Each record that follows is to be duplicated exactly, though its pictures are not.

Recorded data:
***
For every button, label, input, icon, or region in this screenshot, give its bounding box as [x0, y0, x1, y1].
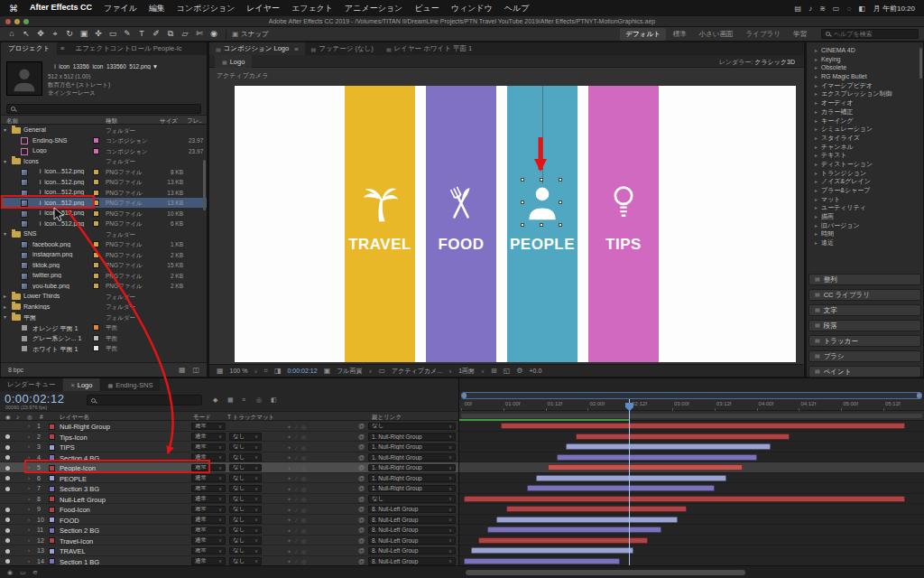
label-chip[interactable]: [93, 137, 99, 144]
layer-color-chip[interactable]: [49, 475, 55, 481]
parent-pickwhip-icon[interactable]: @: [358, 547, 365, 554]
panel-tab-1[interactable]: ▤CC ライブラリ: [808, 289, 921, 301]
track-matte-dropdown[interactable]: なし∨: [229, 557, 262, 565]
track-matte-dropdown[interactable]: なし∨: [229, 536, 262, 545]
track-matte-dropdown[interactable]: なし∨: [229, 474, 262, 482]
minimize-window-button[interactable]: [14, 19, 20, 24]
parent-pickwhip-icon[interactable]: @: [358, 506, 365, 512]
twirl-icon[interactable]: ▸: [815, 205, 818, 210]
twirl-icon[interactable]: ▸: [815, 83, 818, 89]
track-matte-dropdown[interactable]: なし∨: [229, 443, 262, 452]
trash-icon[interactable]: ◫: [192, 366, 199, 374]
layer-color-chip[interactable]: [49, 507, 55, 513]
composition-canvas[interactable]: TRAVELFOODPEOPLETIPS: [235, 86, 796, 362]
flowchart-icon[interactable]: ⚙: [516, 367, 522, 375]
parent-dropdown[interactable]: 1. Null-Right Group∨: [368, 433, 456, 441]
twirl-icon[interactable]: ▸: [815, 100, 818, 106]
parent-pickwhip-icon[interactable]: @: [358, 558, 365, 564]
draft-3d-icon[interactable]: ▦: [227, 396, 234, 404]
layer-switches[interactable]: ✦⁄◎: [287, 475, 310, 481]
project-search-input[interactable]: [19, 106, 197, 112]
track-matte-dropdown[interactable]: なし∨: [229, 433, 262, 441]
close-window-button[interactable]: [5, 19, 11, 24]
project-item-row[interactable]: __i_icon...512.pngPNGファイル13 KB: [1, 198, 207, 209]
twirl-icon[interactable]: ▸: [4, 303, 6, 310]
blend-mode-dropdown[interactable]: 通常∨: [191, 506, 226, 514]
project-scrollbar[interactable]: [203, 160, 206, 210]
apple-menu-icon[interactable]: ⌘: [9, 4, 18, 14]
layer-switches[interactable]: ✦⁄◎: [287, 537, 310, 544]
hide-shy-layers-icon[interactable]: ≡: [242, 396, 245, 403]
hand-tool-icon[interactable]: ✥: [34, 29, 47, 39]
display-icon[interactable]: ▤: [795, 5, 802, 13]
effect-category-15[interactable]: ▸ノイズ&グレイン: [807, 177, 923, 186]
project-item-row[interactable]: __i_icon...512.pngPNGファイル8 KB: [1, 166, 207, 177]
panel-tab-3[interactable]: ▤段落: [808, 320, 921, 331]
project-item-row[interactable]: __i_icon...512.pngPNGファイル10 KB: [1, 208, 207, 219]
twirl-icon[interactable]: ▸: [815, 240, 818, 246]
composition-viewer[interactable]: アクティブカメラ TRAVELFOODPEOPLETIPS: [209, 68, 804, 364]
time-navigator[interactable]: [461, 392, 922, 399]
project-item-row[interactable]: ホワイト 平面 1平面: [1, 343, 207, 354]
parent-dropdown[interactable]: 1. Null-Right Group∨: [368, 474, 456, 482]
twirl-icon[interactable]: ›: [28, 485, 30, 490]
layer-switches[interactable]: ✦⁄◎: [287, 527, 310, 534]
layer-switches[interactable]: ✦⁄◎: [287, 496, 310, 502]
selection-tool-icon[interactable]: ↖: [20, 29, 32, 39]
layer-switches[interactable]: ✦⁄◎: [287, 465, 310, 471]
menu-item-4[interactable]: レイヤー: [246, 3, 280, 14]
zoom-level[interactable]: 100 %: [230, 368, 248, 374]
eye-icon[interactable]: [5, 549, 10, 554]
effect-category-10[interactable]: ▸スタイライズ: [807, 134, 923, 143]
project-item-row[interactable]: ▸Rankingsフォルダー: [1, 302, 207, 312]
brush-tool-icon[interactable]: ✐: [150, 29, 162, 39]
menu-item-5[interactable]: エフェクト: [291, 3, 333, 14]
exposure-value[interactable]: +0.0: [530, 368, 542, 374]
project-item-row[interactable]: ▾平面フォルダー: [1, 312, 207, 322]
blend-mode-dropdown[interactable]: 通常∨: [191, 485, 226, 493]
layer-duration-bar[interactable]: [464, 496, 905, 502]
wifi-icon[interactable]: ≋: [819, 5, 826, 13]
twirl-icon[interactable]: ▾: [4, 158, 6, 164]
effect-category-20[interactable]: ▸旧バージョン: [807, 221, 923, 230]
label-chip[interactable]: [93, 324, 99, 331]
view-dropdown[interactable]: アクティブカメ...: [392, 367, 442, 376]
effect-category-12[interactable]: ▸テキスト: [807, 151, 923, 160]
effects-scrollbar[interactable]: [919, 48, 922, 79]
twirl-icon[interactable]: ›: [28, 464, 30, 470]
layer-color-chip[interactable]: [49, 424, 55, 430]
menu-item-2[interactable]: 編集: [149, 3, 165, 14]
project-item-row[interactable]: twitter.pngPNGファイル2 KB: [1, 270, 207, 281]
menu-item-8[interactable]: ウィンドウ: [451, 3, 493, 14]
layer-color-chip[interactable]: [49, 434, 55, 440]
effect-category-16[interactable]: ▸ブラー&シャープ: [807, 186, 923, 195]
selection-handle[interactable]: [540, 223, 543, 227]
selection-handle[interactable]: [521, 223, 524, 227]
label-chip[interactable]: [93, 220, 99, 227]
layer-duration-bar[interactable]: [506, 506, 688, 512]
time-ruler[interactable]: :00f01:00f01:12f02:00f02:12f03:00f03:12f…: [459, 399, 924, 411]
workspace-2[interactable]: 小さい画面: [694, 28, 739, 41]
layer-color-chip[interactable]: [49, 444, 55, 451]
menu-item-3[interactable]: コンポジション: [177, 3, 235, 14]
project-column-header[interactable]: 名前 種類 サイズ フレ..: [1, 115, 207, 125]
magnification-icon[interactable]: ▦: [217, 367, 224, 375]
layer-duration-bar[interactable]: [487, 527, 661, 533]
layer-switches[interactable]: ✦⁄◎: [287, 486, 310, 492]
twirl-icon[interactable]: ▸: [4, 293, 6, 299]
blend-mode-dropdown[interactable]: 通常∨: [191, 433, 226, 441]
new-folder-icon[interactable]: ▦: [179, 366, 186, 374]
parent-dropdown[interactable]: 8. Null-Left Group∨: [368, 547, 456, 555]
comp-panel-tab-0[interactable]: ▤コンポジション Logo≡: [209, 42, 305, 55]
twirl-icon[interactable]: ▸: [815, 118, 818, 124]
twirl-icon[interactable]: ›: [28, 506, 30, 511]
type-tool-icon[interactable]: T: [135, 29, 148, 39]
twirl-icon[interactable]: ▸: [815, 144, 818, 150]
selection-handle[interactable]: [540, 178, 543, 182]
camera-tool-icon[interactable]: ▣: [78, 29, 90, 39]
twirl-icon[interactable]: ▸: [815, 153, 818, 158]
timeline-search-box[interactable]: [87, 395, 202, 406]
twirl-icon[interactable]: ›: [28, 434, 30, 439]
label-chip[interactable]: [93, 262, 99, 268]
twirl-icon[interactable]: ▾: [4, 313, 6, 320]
***
Expected answer:
For every button, label, input, icon, or region in this screenshot, give its bounding box as [x0, y0, x1, y1].
label-chip[interactable]: [93, 137, 99, 144]
layer-color-chip[interactable]: [49, 475, 55, 481]
parent-pickwhip-icon[interactable]: @: [358, 547, 365, 554]
panel-tab-1[interactable]: ▤CC ライブラリ: [808, 289, 921, 301]
track-matte-dropdown[interactable]: なし∨: [229, 557, 262, 565]
track-matte-dropdown[interactable]: なし∨: [229, 536, 262, 545]
track-matte-dropdown[interactable]: なし∨: [229, 474, 262, 482]
minimize-window-button[interactable]: [14, 19, 20, 24]
parent-pickwhip-icon[interactable]: @: [358, 506, 365, 512]
twirl-icon[interactable]: ▸: [815, 205, 818, 210]
twirl-icon[interactable]: ▸: [815, 83, 818, 89]
track-matte-dropdown[interactable]: なし∨: [229, 443, 262, 452]
trash-icon[interactable]: ◫: [192, 366, 199, 374]
layer-color-chip[interactable]: [49, 507, 55, 513]
composition-canvas[interactable]: TRAVELFOODPEOPLETIPS: [235, 86, 796, 362]
flowchart-icon[interactable]: ⚙: [516, 367, 522, 375]
parent-dropdown[interactable]: 1. Null-Right Group∨: [368, 433, 456, 441]
twirl-icon[interactable]: ▸: [815, 100, 818, 106]
parent-pickwhip-icon[interactable]: @: [358, 558, 365, 564]
draft-3d-icon[interactable]: ▦: [227, 396, 234, 404]
layer-switches[interactable]: ✦⁄◎: [287, 475, 310, 481]
project-search-input[interactable]: [19, 106, 197, 112]
track-matte-dropdown[interactable]: なし∨: [229, 433, 262, 441]
close-window-button[interactable]: [5, 19, 11, 24]
project-item-row[interactable]: __i_icon...512.pngPNGファイル13 KB: [1, 198, 207, 209]
twirl-icon[interactable]: ▸: [4, 303, 6, 310]
blend-mode-dropdown[interactable]: 通常∨: [191, 506, 226, 514]
project-scrollbar[interactable]: [203, 160, 206, 210]
apple-menu-icon[interactable]: ⌘: [9, 4, 18, 14]
layer-switches[interactable]: ✦⁄◎: [287, 537, 310, 544]
hide-shy-layers-icon[interactable]: ≡: [242, 396, 245, 403]
hand-tool-icon[interactable]: ✥: [34, 29, 47, 39]
display-icon[interactable]: ▤: [795, 5, 802, 13]
effect-category-15[interactable]: ▸ノイズ&グレイン: [807, 177, 923, 186]
project-item-row[interactable]: __i_icon...512.pngPNGファイル8 KB: [1, 166, 207, 177]
panel-tab-3[interactable]: ▤段落: [808, 320, 921, 331]
project-item-row[interactable]: __i_icon...512.pngPNGファイル10 KB: [1, 208, 207, 219]
twirl-icon[interactable]: ▸: [815, 240, 818, 246]
composition-viewer[interactable]: アクティブカメラ TRAVELFOODPEOPLETIPS: [209, 68, 804, 364]
time-navigator[interactable]: [461, 392, 922, 399]
project-item-row[interactable]: ホワイト 平面 1平面: [1, 343, 207, 354]
parent-dropdown[interactable]: 1. Null-Right Group∨: [368, 474, 456, 482]
twirl-icon[interactable]: ›: [28, 485, 30, 490]
layer-switches[interactable]: ✦⁄◎: [287, 527, 310, 534]
layer-switches[interactable]: ✦⁄◎: [287, 496, 310, 502]
selection-tool-icon[interactable]: ↖: [20, 29, 32, 39]
layer-switches[interactable]: ✦⁄◎: [287, 465, 310, 471]
menu-item-4[interactable]: レイヤー: [246, 3, 280, 14]
zoom-level[interactable]: 100 %: [230, 368, 248, 374]
eye-icon[interactable]: [5, 549, 10, 554]
effect-category-10[interactable]: ▸スタイライズ: [807, 134, 923, 143]
project-item-row[interactable]: ▸Rankingsフォルダー: [1, 302, 207, 312]
brush-tool-icon[interactable]: ✐: [150, 29, 162, 39]
menu-item-5[interactable]: エフェクト: [291, 3, 333, 14]
exposure-value[interactable]: +0.0: [530, 368, 542, 374]
project-item-row[interactable]: ▾平面フォルダー: [1, 312, 207, 322]
blend-mode-dropdown[interactable]: 通常∨: [191, 485, 226, 493]
layer-duration-bar[interactable]: [464, 496, 905, 502]
wifi-icon[interactable]: ≋: [819, 5, 826, 13]
twirl-icon[interactable]: ▾: [4, 158, 6, 164]
effect-category-20[interactable]: ▸旧バージョン: [807, 221, 923, 230]
label-chip[interactable]: [93, 324, 99, 331]
view-dropdown[interactable]: アクティブカメ...: [392, 367, 442, 376]
effect-category-12[interactable]: ▸テキスト: [807, 151, 923, 160]
effects-scrollbar[interactable]: [919, 48, 922, 79]
twirl-icon[interactable]: ›: [28, 464, 30, 470]
layer-color-chip[interactable]: [49, 424, 55, 430]
menu-item-2[interactable]: 編集: [149, 3, 165, 14]
project-item-row[interactable]: twitter.pngPNGファイル2 KB: [1, 270, 207, 281]
menu-item-8[interactable]: ウィンドウ: [451, 3, 493, 14]
layer-color-chip[interactable]: [49, 434, 55, 440]
effect-category-16[interactable]: ▸ブラー&シャープ: [807, 186, 923, 195]
selection-handle[interactable]: [540, 223, 543, 227]
selection-handle[interactable]: [521, 223, 524, 227]
label-chip[interactable]: [93, 220, 99, 227]
layer-duration-bar[interactable]: [506, 506, 688, 512]
time-ruler[interactable]: :00f01:00f01:12f02:00f02:12f03:00f03:12f…: [459, 399, 924, 411]
workspace-2[interactable]: 小さい画面: [694, 28, 739, 41]
layer-color-chip[interactable]: [49, 444, 55, 451]
menu-item-3[interactable]: コンポジション: [177, 3, 235, 14]
project-column-header[interactable]: 名前 種類 サイズ フレ..: [1, 115, 207, 125]
magnification-icon[interactable]: ▦: [217, 367, 224, 375]
layer-duration-bar[interactable]: [487, 527, 661, 533]
layer-switches[interactable]: ✦⁄◎: [287, 486, 310, 492]
twirl-icon[interactable]: ▸: [4, 293, 6, 299]
blend-mode-dropdown[interactable]: 通常∨: [191, 433, 226, 441]
new-folder-icon[interactable]: ▦: [179, 366, 186, 374]
parent-dropdown[interactable]: 8. Null-Left Group∨: [368, 547, 456, 555]
comp-panel-tab-0[interactable]: ▤コンポジション Logo≡: [209, 42, 305, 55]
twirl-icon[interactable]: ▸: [815, 118, 818, 124]
twirl-icon[interactable]: ›: [28, 506, 30, 511]
type-tool-icon[interactable]: T: [135, 29, 148, 39]
twirl-icon[interactable]: ▸: [815, 144, 818, 150]
selection-handle[interactable]: [540, 178, 543, 182]
camera-tool-icon[interactable]: ▣: [78, 29, 90, 39]
twirl-icon[interactable]: ▸: [815, 153, 818, 158]
timeline-search-box[interactable]: [87, 395, 202, 406]
twirl-icon[interactable]: ›: [28, 434, 30, 439]
label-chip[interactable]: [93, 262, 99, 268]
twirl-icon[interactable]: ▾: [4, 313, 6, 320]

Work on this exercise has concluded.